[bug] Widen urllib3 to 2.** causes GCP component failures
Environment
- How do you deploy Kubeflow Pipelines (KFP)? Google VertexAI
- KFP SDK version: 2.13.0
Steps to reproduce
Using google_cloud_pipeline_components.v1.dataproc.DataprocPySparkBatchOp as a component cause failure.
That's because the urllib3 versions has been widen in https://github.com/kubeflow/pipelines/pull/11819 and newer version of it introduces breaking changes.
The code https://github.com/kubeflow/pipelines/blob/fe51dfd7920e45291fc9c5bc30162c12b4bb626b/components/google-cloud/google_cloud_pipeline_components/container/v1/dataproc/utils/dataproc_util.py#L76-L81 uses urllib3.util.retry.Retry which with newest version (2.4.0) does not have method_whitelist constructor argument:
https://urllib3.readthedocs.io/en/2.4.0/reference/urllib3.util.html#urllib3.util.Retry
Expected result
The aforementioned component will work with latest version of urllib3. Make sure other components are not affected. Or the aforementioned PR will be reverted to use version <2.0.0
Materials and reference
Labels
/area components
Impacted by this bug? Give it a 👍.
Hey @rafcis02, thanks for raising this issue. I do not think we're going to revert the PR that introduced the change as most of these components that live within the repo have not been maintained by their contributors but rather abandoned. Also I do not believe our CI handles testing for these either. That being said, you're more than welcomed to contribute a fix for this component.
Thanks @zazulam for the response, but I see that there are still new releases in those component. https://github.com/kubeflow/pipelines/pull/11869
@chensun I see you did latest release for those GCP components 2.20, which causes the issue. For 2.19 everything works fine. I think that's because the constraint for kfp was extended from <2.11.0 to <2.13.0 and that introduced the urllib3=2.4 which is incompatible with the components code. Maybe just adding constraint there for urllib3<2.0.0 would solve the issue, so the output docker image will contain compatible version with the code of the component
I would assume updating the parameters sent to the Retry instantiation would be best rather than forcing the pin to a lower version if this component is going to continue living in this repo.
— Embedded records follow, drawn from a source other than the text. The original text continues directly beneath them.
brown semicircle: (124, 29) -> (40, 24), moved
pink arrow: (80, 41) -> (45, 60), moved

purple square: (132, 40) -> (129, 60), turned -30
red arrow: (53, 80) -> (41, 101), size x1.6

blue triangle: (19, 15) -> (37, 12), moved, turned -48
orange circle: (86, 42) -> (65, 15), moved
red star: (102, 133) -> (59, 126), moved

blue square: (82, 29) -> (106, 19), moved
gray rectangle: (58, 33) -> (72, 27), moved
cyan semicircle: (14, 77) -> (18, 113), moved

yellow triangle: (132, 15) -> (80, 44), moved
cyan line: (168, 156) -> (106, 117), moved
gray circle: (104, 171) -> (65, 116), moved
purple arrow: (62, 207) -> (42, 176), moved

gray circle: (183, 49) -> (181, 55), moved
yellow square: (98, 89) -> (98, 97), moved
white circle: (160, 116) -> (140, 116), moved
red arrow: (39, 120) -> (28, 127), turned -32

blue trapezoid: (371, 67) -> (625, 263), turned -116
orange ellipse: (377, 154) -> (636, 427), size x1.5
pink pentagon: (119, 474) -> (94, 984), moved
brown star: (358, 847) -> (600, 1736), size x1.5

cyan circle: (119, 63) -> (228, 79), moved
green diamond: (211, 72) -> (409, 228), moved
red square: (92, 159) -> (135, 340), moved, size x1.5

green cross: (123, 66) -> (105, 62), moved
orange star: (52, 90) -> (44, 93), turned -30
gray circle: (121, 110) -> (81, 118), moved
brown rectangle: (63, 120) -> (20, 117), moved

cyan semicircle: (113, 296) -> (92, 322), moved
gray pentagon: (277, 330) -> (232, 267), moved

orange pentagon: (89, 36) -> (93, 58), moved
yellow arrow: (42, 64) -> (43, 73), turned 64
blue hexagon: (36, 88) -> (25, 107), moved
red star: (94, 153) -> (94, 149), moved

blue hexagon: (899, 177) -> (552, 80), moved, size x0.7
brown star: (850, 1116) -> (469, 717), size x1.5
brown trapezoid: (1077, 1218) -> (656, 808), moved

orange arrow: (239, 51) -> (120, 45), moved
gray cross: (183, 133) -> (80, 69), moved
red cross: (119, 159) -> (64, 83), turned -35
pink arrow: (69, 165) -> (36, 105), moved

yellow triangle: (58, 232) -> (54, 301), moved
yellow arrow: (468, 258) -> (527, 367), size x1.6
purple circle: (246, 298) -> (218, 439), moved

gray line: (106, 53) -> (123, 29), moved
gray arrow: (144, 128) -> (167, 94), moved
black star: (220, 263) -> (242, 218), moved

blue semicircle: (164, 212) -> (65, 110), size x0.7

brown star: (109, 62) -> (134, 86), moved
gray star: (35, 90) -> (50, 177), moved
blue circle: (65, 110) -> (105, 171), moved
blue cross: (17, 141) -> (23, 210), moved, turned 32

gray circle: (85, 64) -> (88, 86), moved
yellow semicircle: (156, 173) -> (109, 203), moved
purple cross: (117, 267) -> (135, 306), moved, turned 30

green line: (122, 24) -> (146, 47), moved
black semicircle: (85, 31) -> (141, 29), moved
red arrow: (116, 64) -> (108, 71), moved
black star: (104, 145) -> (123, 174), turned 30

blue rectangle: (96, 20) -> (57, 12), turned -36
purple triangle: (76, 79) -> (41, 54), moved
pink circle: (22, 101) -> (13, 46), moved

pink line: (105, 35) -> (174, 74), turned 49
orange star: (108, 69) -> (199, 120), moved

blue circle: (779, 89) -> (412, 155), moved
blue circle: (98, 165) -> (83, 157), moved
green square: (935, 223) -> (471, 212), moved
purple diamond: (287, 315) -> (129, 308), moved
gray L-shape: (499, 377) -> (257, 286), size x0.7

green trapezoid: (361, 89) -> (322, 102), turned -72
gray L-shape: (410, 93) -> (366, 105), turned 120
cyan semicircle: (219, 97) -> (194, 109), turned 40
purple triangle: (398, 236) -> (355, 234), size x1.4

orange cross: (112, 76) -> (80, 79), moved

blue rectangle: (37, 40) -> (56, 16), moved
Thanks @zazulam for the response, but I see that there are still new releases in those component. #11869
@chensun I see you did latest release for those GCP components 2.20, which causes the issue. For 2.19 everything works fine. I think that's because the constraint for kfp was extended from <2.11.0 to <2.13.0 and that introduced the urllib3=2.4 which is incompatible with the components code. Maybe just adding constraint there for urllib3<2.0.0 would solve the issue, so the output docker image will contain compatible version with the code of the component
If that's the case, then you could pin kfp sdk to an earlier version to workaround the issue. And we can track this bug and fix it in the next gcpc release.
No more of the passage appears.